Le accuse gonfiano quotidiani nazionali e no, trasmissioni tv e social ma si spengono in tribunale: al medico vengono dati 3 anni e 4 mesi, poi ridotti a un anno e 4 mesi in appello, la psicologa e Bendinelli vengono scagionati. La Cassazione annulla, Milano assolve Oneda perché «il fatto non sussiste». Altri cascami processuali restano appesi ai tempi biblici della giustizia, ma insomma abbiamo scherzato. La condanna per omicidio colposo è «illogica», frutto di una sorta di «disonestà intellettuale», scrivono i giudici. La morte non è figlia dell’imperizia del medico, né della manipolazione delle sue credenze. La vittima mescolava yoga-terapia a discutibili discipline alternative e hameriane. Alla sorella Rita Repetto questa sentenza fa ribrezzo («Visione inaccettabile, una cieca negazione»), ce l’ha coi giudici per cui Roberta, sulla base delle prove dettagliate in 47 pagine, non era manipolata ma «libera di scegliere uno stile di vita marcatamente naturista, con accentuata ritrosia verso i trattamenti della medicina tradizionale». Era felice e attiva fino al maledetto settembre 2020, quando il suo stato di salute è precipitato, scrivono i giudici. Non voleva farsi trasfusioni né ricoverarsi, né fare controlli ed esami strumentali, «tutti liberamente rifiutati». Anche il ritratto che ne aveva fatto la famiglia finisce a pezzi: la Roberta dipinta dalla Procura come isolata, e potenzialmente vittima di circonvenzione di incapace dal «maestro» (con il paradosso di una perizia psichiatrica post mortem criticatissima dai giudici di Milano) aveva invece una sua vita «senza apparenti problemi», un lavoro, viaggi in Italia e all’estero, seminari e convegni.

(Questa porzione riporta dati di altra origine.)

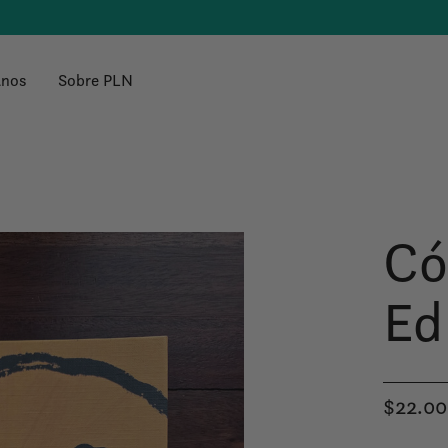
anos
Sobre PLN
Có
Ed
$22.00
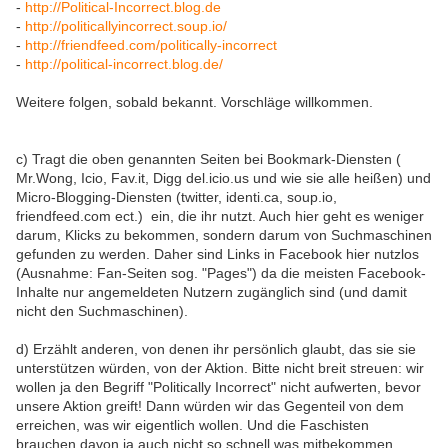
-
http://Political-Incorrect.blog.de
-
http://politicallyincorrect.soup.io/
-
http://friendfeed.com/politically-incorrect
-
http://political-incorrect.blog.de/
Weitere folgen, sobald bekannt. Vorschläge willkommen.
c) Tragt die oben genannten Seiten bei Bookmark-Diensten (
Mr.Wong, Icio, Fav.it, Digg del.icio.us und wie sie alle heißen) und
Micro-Blogging-Diensten (twitter, identi.ca, soup.io,
friendfeed.com ect.) ein, die ihr nutzt. Auch hier geht es weniger
darum, Klicks zu bekommen, sondern darum von Suchmaschinen
gefunden zu werden. Daher sind Links in Facebook hier nutzlos
(Ausnahme: Fan-Seiten sog. "Pages") da die meisten Facebook-
Inhalte nur angemeldeten Nutzern zugänglich sind (und damit
nicht den Suchmaschinen).
d) Erzählt anderen, von denen ihr persönlich glaubt, das sie sie
unterstützen würden, von der Aktion. Bitte nicht breit streuen: wir
wollen ja den Begriff "Politically Incorrect" nicht aufwerten, bevor
unsere Aktion greift! Dann würden wir das Gegenteil von dem
erreichen, was wir eigentlich wollen. Und die Faschisten
brauchen davon ja auch nicht so schnell was mitbekommen.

Una quotidianità fuori e dentro il centro Anidra, non sapeva che lo spietato melanoma se la stava mangiando viva. I due professionisti mai avevano declinato o abbracciato le stesse condotte ascientifiche che la ragazza predicava cercando adepti, un cocktail di pseudo-teorie negazioniste secondo cui le neoplasie sono «il frutto di un complesso conflitto psichico che scatena uno shock emotivo e poi biologico», che si cura senza farmaci.

Roberta non credeva ai medici o agli ospedali, ne abbiamo visti tanti con il Covid. «Diffidava di Oneda quando le rare interlocuzioni avevano ad oggetto pareri o prescrizioni». Più che del neo asportato con perizia, con «uso di guanti chirurgici, telini, disinfettante, probabilmente Betadine» (altro che macellaio) o della biopsia mai fatta sullo stesso neo, Roberta era preoccupata della cicatrice e «dell’aspetto estetico della lacero-contusione» del neo che il chirurgo le aveva asportato. Se fosse stato analizzato, come Oneda le avrebbe consigliato, poteva salvarsi. Invece per il pm a ucciderla era stata proprio l’operazione.

Roberta insisteva via Whatsapp a convincere la psicologa Dora a «formarsi» sulle teorie biologiche, si scambiava messaggini con il «maestro» osteopata hameriano «riferimento» di Roberta, che sono invece stati attribuiti al medico, quasi omonimo. «A Oneda non possono essere mossi rimproveri nemmeno di natura colposa», la morte della ragazza come conseguenza dell’asportazione del neo - cosa che ha fatto rabbrividire la comunità medica per il pericoloso messaggio ascientifico - era per i giudici di Milano una «inammissibile forzatura interpretativa» dei colleghi di Genova.

«Io resisto a questo “belin” di dolore un po’ di mesi e poi guarisco da sola, perché nella mia testa di insegnante di yoga Wonder Woman quella era l’esperienza che mi serviva...», dice la vittima prima di morire per la sua fede naturista, prima ancora che di melanoma. Ma anche la giustizia diventa un cancro quando si accanisce sugli innocenti.